One of my favorites and easiest jams is strawberry jam. Sweet, simple and perfect for so many things. Biscuits, toast, pancakes, PB&Js, yogurt, oatmeal, ice cream, pound cake… or on a spoon. Plus it’s a fun way to elevate a brunch or bring a hostess gift that is homemade. Fancy huh 👌
Literally you boil the berries with a little sugar and lemon juice. That’s it. Seriously easy. The result will be a ruby red, slightly thick but still a little runny, sweet and delicious fruit spread. No pectin needed.
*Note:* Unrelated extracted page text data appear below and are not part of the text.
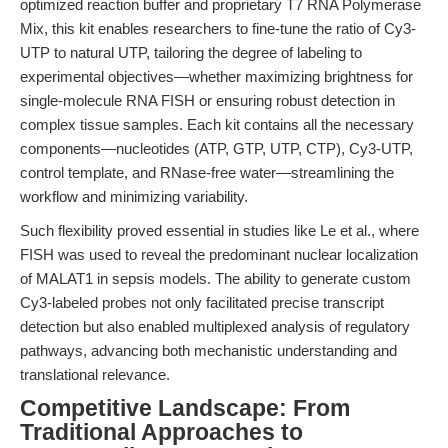
optimized reaction buffer and proprietary T7 RNA Polymerase
Mix, this kit enables researchers to fine-tune the ratio of Cy3-
UTP to natural UTP, tailoring the degree of labeling to
experimental objectives—whether maximizing brightness for
single-molecule RNA FISH or ensuring robust detection in
complex tissue samples. Each kit contains all the necessary
components—nucleotides (ATP, GTP, UTP, CTP), Cy3-UTP,
control template, and RNase-free water—streamlining the
workflow and minimizing variability.
Such flexibility proved essential in studies like Le et al., where
FISH was used to reveal the predominant nuclear localization
of MALAT1 in sepsis models. The ability to generate custom
Cy3-labeled probes not only facilitated precise transcript
detection but also enabled multiplexed analysis of regulatory
pathways, advancing both mechanistic understanding and
translational relevance.
Competitive Landscape: From
Traditional Approaches to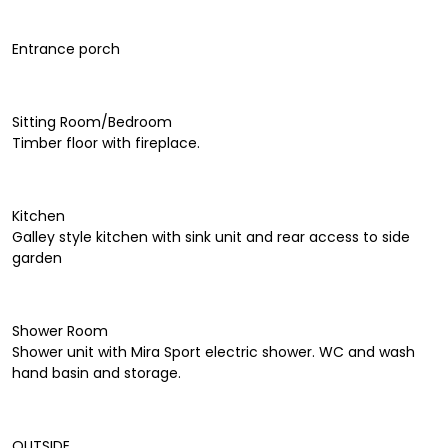
Entrance porch
Sitting Room/Bedroom
Timber floor with fireplace.
Kitchen
Galley style kitchen with sink unit and rear access to side
garden
Shower Room
Shower unit with Mira Sport electric shower. WC and wash
hand basin and storage.
OUTSIDE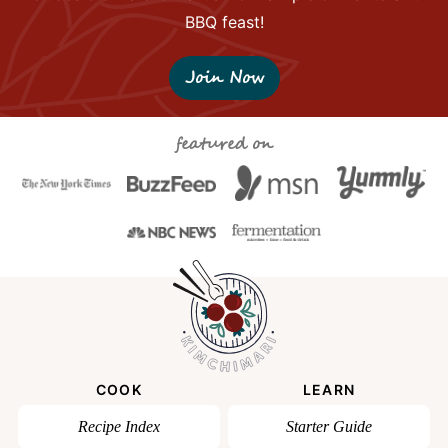
BBQ feast!
Join Now
featured on
COOK
LEARN
Recipe Index
Starter Guide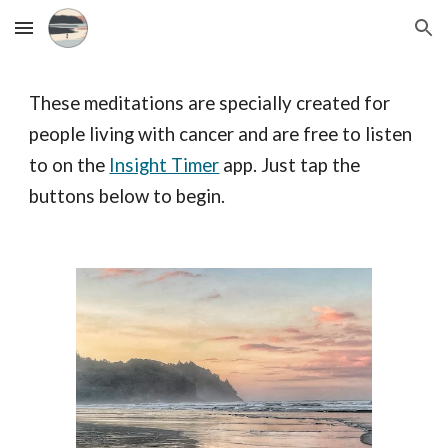
Skip to main content
Skip to navigation
These meditations are specially created for
people living with cancer and are free to listen
to on the
Insight Timer
app. Just tap the
buttons below to begin.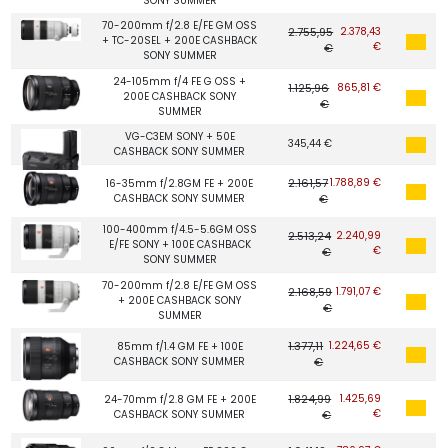
SONY SUMMER
70-200mm f/2.8 E/FE GM OSS
2.755,95
2.378,43
+ TC-20SEL + 200E CASHBACK
€
€
SONY SUMMER
24-105mm f/4 FE G OSS +
1.125,96
865,81 €
200E CASHBACK SONY
€
SUMMER
VG-C3EM SONY + 50E
345,44 €
CASHBACK SONY SUMMER
2.161,57
1.788,89 €
16-35mm f/2.8GM FE + 200E
CASHBACK SONY SUMMER
€
100-400mm f/4.5-5.6GM OSS
2.513,24
2.240,99
E/FE SONY + 100E CASHBACK
€
€
SONY SUMMER
70-200mm f/2.8 E/FE GM OSS
2.168,59
1.791,07 €
+ 200E CASHBACK SONY
€
SUMMER
1.377,11
1.224,65 €
85mm f/1.4 GM FE + 100E
CASHBACK SONY SUMMER
€
1.824,99
1.425,69
24-70mm f/2.8 GM FE + 200E
€
CASHBACK SONY SUMMER
€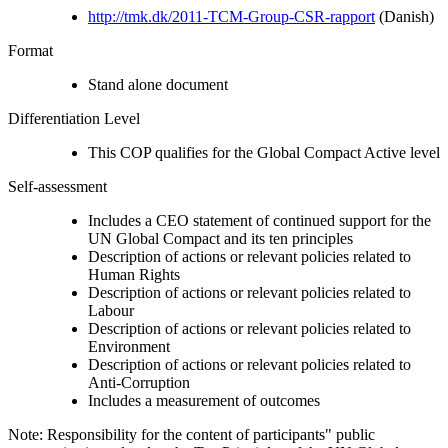
http://tmk.dk/2011-TCM-Group-CSR-rapport
(Danish)
Format
Stand alone document
Differentiation Level
This COP qualifies for the Global Compact Active level
Self-assessment
Includes a CEO statement of continued support for the
UN Global Compact and its ten principles
Description of actions or relevant policies related to
Human Rights
Description of actions or relevant policies related to
Labour
Description of actions or relevant policies related to
Environment
Description of actions or relevant policies related to
Anti-Corruption
Includes a measurement of outcomes
Note: Responsibility for the content of participants" public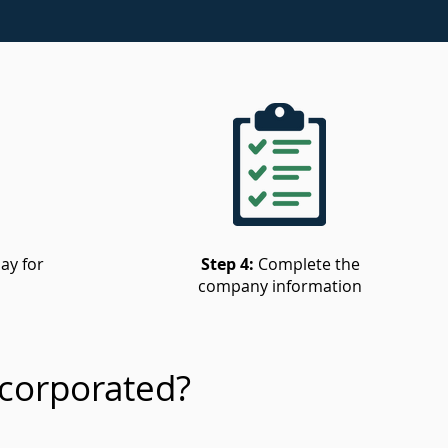
ay for
Step 4:
Complete the
company information
corporated?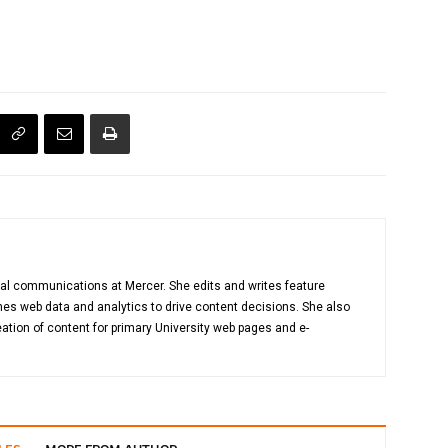
gital communications at Mercer. She edits and writes feature
es web data and analytics to drive content decisions. She also
ation of content for primary University web pages and e-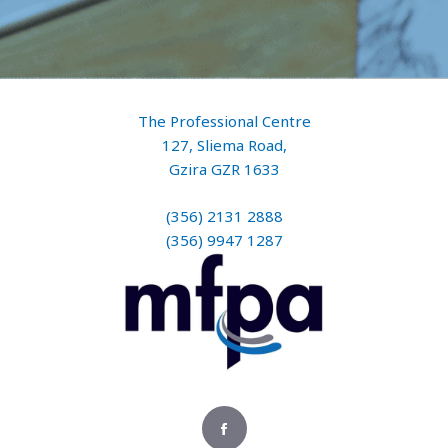
The Professional Centre
127, Sliema Road,
Gzira GZR 1633
(356) 2131 2888
(356) 9947 1287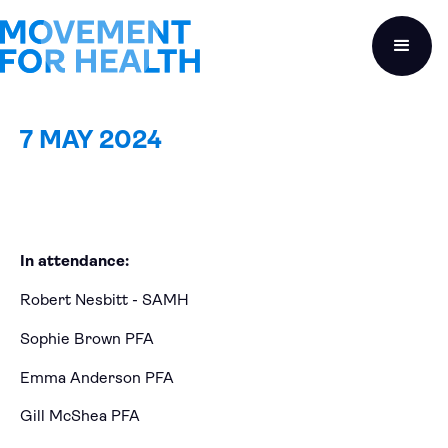
7 MAY 2024
In attendance:
Robert Nesbitt - SAMH
Sophie Brown PFA
Emma Anderson PFA
Gill McShea PFA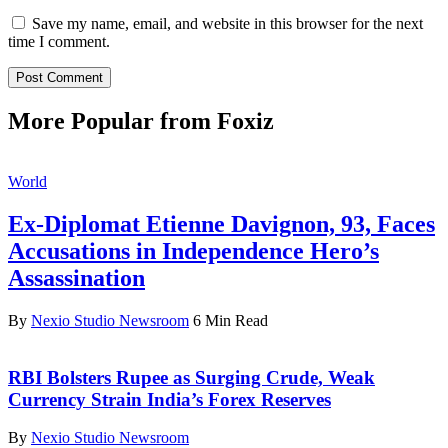
Save my name, email, and website in this browser for the next
time I comment.
More Popular from Foxiz
World
Ex-Diplomat Etienne Davignon, 93, Faces
Accusations in Independence Hero’s
Assassination
By
Nexio Studio Newsroom
6 Min Read
RBI Bolsters Rupee as Surging Crude, Weak
Currency Strain India’s Forex Reserves
By
Nexio Studio Newsroom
This is more of a freezer jam. I like making a batch and separating it into small jars. Keep one jar in the fridge to eat for a week and freeze the rest.
One thing to remember is that since this jam does not use pectin it is generally a little runnier than jam made with pectin. But when it’s refrigerated it will get thicker.
Yields Makes 3 - 8 oz jars of jam
Ingredients
- 2 lbs. strawberries, washed, hulled and chopped in quarters (fresh or frozen)
- 1 1/2 cup sugar
- 1/4 cup fresh lemon juice
- 2 teaspoons lemon zest
- Tiny pinch of salt
Instructions
- Start by freezing 2 spoons in the freezer. You will use them to check that the jam is set later on.
- Pour in strawberries in a bottom heavy pot. On low heat, crush the strawberries until all are lightly mashed up. Mix in the sugar, lemon juice, zest, and salt. Stir until the sugar is dissolved. Increase heat to high, and bring the mixture to a full rolling boil. Boil, stirring often, until the mixture reaches 220 degrees F (105 degrees C), around 12ish minutes. I like using a candy thermometer but if you do not have one, you can definitely eye-ball it until quite thick.
- After jam has boiled for another 6 minutes take off the heat.
- Let jam cool, then transfer to clean sterile glass jars, leaving about 1/2 inch head space, and seal.
- Chill jam in the fridge overnight and enjoy the next day or freeze.
Notes
You can also freeze this jam. Just be sure you have left 1/2-inch of head space in the jar or container so the jam can expand while freezing.
Originally posted 2019-03-05 05:20:45.